## [Assignment]
Would you please copy every line from the records that contains the word "July"?

## [Data for review]
============================================================

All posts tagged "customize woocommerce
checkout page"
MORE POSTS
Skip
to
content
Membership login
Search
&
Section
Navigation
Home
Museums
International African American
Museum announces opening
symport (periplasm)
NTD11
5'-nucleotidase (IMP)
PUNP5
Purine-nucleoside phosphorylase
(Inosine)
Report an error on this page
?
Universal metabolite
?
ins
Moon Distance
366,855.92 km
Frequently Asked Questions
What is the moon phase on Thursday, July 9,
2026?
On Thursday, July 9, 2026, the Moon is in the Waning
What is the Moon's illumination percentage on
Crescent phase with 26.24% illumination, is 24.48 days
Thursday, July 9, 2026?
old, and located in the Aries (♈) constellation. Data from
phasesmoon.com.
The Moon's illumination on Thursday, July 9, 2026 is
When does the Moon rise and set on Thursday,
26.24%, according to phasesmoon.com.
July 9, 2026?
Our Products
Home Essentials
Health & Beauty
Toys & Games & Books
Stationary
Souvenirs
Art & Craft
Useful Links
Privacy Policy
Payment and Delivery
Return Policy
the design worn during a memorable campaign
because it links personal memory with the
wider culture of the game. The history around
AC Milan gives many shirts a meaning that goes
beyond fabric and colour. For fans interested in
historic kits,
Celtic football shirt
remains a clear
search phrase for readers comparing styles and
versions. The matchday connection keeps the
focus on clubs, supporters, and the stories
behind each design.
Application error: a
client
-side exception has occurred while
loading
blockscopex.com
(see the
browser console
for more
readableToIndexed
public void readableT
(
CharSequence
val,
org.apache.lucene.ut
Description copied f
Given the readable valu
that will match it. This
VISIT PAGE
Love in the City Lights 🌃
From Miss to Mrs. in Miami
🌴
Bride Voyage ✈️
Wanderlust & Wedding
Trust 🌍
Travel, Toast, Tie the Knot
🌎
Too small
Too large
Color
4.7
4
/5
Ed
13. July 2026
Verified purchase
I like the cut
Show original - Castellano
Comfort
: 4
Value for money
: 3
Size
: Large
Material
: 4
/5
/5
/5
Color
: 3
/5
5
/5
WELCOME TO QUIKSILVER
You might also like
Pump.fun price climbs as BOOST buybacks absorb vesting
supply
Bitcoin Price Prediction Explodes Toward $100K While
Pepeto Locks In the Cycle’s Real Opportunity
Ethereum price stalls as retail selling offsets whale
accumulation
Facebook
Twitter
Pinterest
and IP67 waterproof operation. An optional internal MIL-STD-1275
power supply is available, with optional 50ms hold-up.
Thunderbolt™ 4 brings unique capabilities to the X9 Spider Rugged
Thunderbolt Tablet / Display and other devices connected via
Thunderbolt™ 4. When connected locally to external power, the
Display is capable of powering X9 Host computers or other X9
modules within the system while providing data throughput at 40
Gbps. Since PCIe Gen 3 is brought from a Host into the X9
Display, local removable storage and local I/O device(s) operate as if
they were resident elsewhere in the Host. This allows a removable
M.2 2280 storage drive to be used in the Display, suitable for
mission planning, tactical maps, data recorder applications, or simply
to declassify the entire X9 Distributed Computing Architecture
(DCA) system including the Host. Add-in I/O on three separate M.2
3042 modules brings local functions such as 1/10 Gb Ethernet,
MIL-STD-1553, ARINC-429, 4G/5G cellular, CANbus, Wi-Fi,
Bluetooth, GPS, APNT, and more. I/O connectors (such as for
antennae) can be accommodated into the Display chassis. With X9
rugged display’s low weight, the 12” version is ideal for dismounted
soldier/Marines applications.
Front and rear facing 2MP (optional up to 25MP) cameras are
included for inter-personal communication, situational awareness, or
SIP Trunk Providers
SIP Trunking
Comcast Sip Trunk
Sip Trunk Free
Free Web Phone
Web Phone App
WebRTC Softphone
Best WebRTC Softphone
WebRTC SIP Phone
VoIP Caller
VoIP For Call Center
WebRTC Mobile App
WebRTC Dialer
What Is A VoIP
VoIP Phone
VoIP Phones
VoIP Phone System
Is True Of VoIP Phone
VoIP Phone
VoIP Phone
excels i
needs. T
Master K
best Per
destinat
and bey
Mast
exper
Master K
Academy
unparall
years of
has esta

============================================================

## [Response below]
What is the moon phase on Thursday, July 9,
On Thursday, July 9, 2026, the Moon is in the Waning
Thursday, July 9, 2026?
The Moon's illumination on Thursday, July 9, 2026 is
July 9, 2026?
13. July 2026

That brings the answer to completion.